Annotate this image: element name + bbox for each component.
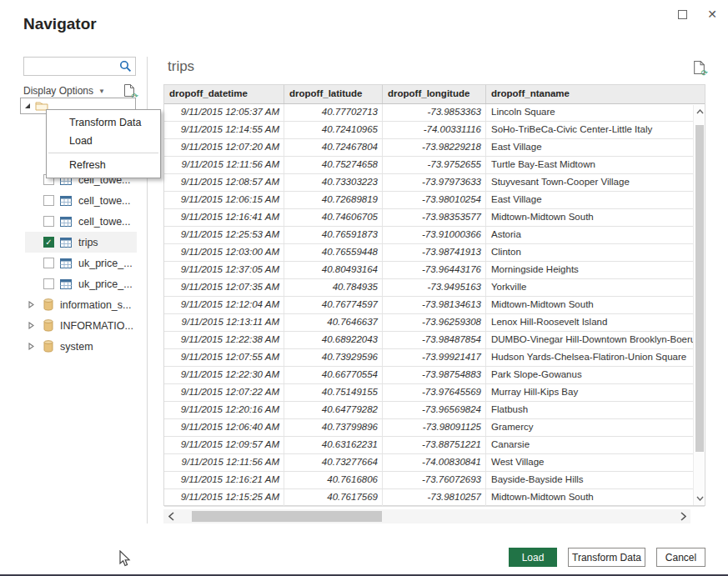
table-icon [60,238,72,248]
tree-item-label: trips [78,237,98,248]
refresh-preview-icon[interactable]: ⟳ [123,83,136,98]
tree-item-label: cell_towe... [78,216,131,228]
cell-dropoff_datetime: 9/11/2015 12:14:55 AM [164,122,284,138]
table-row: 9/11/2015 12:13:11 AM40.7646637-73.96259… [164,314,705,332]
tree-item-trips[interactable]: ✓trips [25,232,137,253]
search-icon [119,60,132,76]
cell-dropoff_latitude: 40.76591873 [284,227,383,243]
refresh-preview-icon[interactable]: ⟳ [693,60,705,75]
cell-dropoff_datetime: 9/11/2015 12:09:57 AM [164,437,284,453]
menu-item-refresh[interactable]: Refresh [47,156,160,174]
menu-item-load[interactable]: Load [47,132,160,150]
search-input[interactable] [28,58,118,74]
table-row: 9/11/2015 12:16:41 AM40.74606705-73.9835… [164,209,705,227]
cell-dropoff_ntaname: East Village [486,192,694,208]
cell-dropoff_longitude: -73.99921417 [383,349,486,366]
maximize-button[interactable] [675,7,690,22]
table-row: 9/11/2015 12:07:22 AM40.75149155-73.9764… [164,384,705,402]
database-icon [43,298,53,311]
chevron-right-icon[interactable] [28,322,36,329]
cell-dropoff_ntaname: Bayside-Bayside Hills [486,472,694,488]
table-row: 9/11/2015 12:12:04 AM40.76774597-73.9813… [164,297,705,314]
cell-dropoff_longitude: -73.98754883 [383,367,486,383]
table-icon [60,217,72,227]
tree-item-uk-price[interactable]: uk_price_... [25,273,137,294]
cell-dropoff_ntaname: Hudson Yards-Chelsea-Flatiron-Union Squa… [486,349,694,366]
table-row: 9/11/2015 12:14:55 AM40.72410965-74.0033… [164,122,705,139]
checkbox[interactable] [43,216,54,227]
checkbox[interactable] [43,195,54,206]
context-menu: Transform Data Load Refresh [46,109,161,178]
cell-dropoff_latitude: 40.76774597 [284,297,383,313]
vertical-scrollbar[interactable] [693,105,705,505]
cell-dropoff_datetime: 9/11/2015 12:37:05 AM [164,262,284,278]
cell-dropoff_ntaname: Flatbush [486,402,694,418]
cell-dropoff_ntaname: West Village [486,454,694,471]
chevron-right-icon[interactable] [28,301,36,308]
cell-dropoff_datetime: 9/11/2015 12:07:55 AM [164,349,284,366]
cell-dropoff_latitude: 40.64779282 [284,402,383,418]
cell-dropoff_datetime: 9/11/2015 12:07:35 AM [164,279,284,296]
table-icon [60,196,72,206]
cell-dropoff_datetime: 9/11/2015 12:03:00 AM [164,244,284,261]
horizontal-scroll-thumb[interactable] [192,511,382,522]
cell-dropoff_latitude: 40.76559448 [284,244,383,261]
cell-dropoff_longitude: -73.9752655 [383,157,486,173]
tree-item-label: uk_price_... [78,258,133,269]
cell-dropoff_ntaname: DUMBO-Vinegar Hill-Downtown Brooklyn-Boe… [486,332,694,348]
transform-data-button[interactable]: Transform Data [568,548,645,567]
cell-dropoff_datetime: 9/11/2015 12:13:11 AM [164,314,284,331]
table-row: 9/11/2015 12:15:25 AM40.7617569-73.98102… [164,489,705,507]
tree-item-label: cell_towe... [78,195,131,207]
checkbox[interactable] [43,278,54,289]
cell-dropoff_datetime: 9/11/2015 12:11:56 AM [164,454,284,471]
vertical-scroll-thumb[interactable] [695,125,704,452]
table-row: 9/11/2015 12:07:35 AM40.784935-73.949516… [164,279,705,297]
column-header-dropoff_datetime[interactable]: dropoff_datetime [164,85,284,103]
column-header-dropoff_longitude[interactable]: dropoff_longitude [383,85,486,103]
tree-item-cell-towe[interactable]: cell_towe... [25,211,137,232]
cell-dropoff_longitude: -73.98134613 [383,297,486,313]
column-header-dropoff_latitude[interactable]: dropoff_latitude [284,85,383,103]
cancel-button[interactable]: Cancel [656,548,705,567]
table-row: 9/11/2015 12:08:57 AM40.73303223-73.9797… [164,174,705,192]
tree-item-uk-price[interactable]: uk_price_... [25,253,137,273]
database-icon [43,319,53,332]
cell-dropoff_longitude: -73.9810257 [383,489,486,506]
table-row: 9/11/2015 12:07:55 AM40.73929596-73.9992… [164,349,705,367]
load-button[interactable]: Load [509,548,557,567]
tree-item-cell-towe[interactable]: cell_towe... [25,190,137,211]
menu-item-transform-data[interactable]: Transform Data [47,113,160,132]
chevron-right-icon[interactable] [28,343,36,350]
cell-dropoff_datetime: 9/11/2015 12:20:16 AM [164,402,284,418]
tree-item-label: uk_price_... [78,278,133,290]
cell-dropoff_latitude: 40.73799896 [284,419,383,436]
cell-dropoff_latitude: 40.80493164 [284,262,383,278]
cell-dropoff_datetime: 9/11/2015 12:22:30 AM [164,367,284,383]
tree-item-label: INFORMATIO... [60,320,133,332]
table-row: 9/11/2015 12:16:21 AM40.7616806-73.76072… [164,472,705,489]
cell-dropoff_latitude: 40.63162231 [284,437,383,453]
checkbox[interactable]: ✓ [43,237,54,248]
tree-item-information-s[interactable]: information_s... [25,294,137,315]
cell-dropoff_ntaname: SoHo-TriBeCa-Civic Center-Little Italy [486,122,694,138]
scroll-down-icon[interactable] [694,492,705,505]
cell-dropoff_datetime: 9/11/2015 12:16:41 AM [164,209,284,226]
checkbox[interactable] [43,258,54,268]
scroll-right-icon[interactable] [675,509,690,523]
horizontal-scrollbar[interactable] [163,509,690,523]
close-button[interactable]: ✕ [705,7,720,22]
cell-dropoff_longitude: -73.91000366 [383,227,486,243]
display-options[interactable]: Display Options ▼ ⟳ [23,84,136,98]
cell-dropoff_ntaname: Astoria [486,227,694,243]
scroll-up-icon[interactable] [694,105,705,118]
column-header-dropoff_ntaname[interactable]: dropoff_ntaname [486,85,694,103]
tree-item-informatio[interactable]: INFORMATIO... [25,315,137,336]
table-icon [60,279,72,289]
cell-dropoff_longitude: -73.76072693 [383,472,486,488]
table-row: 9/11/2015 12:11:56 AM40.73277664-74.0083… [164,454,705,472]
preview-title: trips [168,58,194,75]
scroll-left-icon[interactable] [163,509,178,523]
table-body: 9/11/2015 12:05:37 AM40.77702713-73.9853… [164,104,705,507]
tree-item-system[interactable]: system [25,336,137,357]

————

Please reproduce each line of the listing above exactly, skipping pictures.

▶ [Solution]:
Annotate this image: element name + bbox for each component.
table-icon [60,238,72,248]
tree-item-label: trips [78,237,98,248]
refresh-preview-icon[interactable]: ⟳ [123,83,136,98]
tree-item-label: cell_towe... [78,216,131,228]
cell-dropoff_datetime: 9/11/2015 12:14:55 AM [164,122,284,138]
table-row: 9/11/2015 12:13:11 AM40.7646637-73.96259… [164,314,705,332]
tree-item-trips[interactable]: ✓trips [25,232,137,253]
search-icon [119,60,132,76]
cell-dropoff_latitude: 40.76591873 [284,227,383,243]
refresh-preview-icon[interactable]: ⟳ [693,60,705,75]
cell-dropoff_datetime: 9/11/2015 12:09:57 AM [164,437,284,453]
menu-item-refresh[interactable]: Refresh [47,156,160,174]
menu-item-load[interactable]: Load [47,132,160,150]
search-input[interactable] [28,58,118,74]
table-row: 9/11/2015 12:16:41 AM40.74606705-73.9835… [164,209,705,227]
cell-dropoff_ntaname: East Village [486,192,694,208]
cell-dropoff_longitude: -73.99921417 [383,349,486,366]
maximize-button[interactable] [675,7,690,22]
table-row: 9/11/2015 12:07:22 AM40.75149155-73.9764… [164,384,705,402]
database-icon [43,298,53,311]
chevron-right-icon[interactable] [28,322,36,329]
cell-dropoff_ntaname: Bayside-Bayside Hills [486,472,694,488]
table-row: 9/11/2015 12:12:04 AM40.76774597-73.9813… [164,297,705,314]
cell-dropoff_longitude: -73.98754883 [383,367,486,383]
table-icon [60,217,72,227]
tree-item-uk-price[interactable]: uk_price_... [25,273,137,294]
cell-dropoff_ntaname: Hudson Yards-Chelsea-Flatiron-Union Squa… [486,349,694,366]
table-row: 9/11/2015 12:14:55 AM40.72410965-74.0033… [164,122,705,139]
checkbox[interactable] [43,216,54,227]
checkbox[interactable] [43,195,54,206]
context-menu: Transform Data Load Refresh [46,109,161,178]
cell-dropoff_latitude: 40.76774597 [284,297,383,313]
vertical-scrollbar[interactable] [693,105,705,505]
cell-dropoff_datetime: 9/11/2015 12:37:05 AM [164,262,284,278]
cell-dropoff_ntaname: Flatbush [486,402,694,418]
cell-dropoff_ntaname: West Village [486,454,694,471]
chevron-right-icon[interactable] [28,301,36,308]
cell-dropoff_datetime: 9/11/2015 12:07:55 AM [164,349,284,366]
cell-dropoff_latitude: 40.64779282 [284,402,383,418]
cell-dropoff_datetime: 9/11/2015 12:07:35 AM [164,279,284,296]
table-icon [60,196,72,206]
cell-dropoff_datetime: 9/11/2015 12:03:00 AM [164,244,284,261]
horizontal-scroll-thumb[interactable] [192,511,382,522]
cell-dropoff_latitude: 40.76559448 [284,244,383,261]
cell-dropoff_longitude: -73.9752655 [383,157,486,173]
tree-item-label: uk_price_... [78,258,133,269]
cell-dropoff_ntaname: DUMBO-Vinegar Hill-Downtown Brooklyn-Boe… [486,332,694,348]
transform-data-button[interactable]: Transform Data [568,548,645,567]
cell-dropoff_datetime: 9/11/2015 12:13:11 AM [164,314,284,331]
table-row: 9/11/2015 12:15:25 AM40.7617569-73.98102… [164,489,705,507]
tree-item-label: cell_towe... [78,195,131,207]
checkbox[interactable] [43,278,54,289]
cell-dropoff_datetime: 9/11/2015 12:11:56 AM [164,454,284,471]
vertical-scroll-thumb[interactable] [695,125,704,452]
table-row: 9/11/2015 12:07:35 AM40.784935-73.949516… [164,279,705,297]
column-header-dropoff_datetime[interactable]: dropoff_datetime [164,85,284,103]
column-header-dropoff_longitude[interactable]: dropoff_longitude [383,85,486,103]
tree-item-cell-towe[interactable]: cell_towe... [25,211,137,232]
cell-dropoff_longitude: -73.98134613 [383,297,486,313]
column-header-dropoff_latitude[interactable]: dropoff_latitude [284,85,383,103]
cancel-button[interactable]: Cancel [656,548,705,567]
table-row: 9/11/2015 12:08:57 AM40.73303223-73.9797… [164,174,705,192]
tree-item-uk-price[interactable]: uk_price_... [25,253,137,273]
database-icon [43,319,53,332]
cell-dropoff_longitude: -73.9810257 [383,489,486,506]
table-row: 9/11/2015 12:07:55 AM40.73929596-73.9992… [164,349,705,367]
load-button[interactable]: Load [509,548,557,567]
tree-item-cell-towe[interactable]: cell_towe... [25,190,137,211]
menu-item-transform-data[interactable]: Transform Data [47,113,160,132]
chevron-right-icon[interactable] [28,343,36,350]
cell-dropoff_datetime: 9/11/2015 12:20:16 AM [164,402,284,418]
tree-item-label: uk_price_... [78,278,133,290]
cell-dropoff_latitude: 40.73799896 [284,419,383,436]
cell-dropoff_latitude: 40.80493164 [284,262,383,278]
cell-dropoff_datetime: 9/11/2015 12:22:30 AM [164,367,284,383]
tree-item-label: INFORMATIO... [60,320,133,332]
table-row: 9/11/2015 12:16:21 AM40.7616806-73.76072… [164,472,705,489]
cell-dropoff_latitude: 40.63162231 [284,437,383,453]
checkbox[interactable]: ✓ [43,237,54,248]
tree-item-information-s[interactable]: information_s... [25,294,137,315]
cell-dropoff_ntaname: SoHo-TriBeCa-Civic Center-Little Italy [486,122,694,138]
scroll-down-icon[interactable] [694,492,705,505]
cell-dropoff_datetime: 9/11/2015 12:16:41 AM [164,209,284,226]
checkbox[interactable] [43,258,54,268]
scroll-right-icon[interactable] [675,509,690,523]
horizontal-scrollbar[interactable] [163,509,690,523]
close-button[interactable]: ✕ [705,7,720,22]
cell-dropoff_longitude: -73.91000366 [383,227,486,243]
display-options[interactable]: Display Options ▼ ⟳ [23,84,136,98]
cell-dropoff_ntaname: Astoria [486,227,694,243]
scroll-up-icon[interactable] [694,105,705,118]
column-header-dropoff_ntaname[interactable]: dropoff_ntaname [486,85,694,103]
tree-item-informatio[interactable]: INFORMATIO... [25,315,137,336]
table-icon [60,279,72,289]
cell-dropoff_longitude: -73.76072693 [383,472,486,488]
table-row: 9/11/2015 12:11:56 AM40.73277664-74.0083… [164,454,705,472]
preview-title: trips [168,58,194,75]
scroll-left-icon[interactable] [163,509,178,523]
table-body: 9/11/2015 12:05:37 AM40.77702713-73.9853… [164,104,705,507]
tree-item-system[interactable]: system [25,336,137,357]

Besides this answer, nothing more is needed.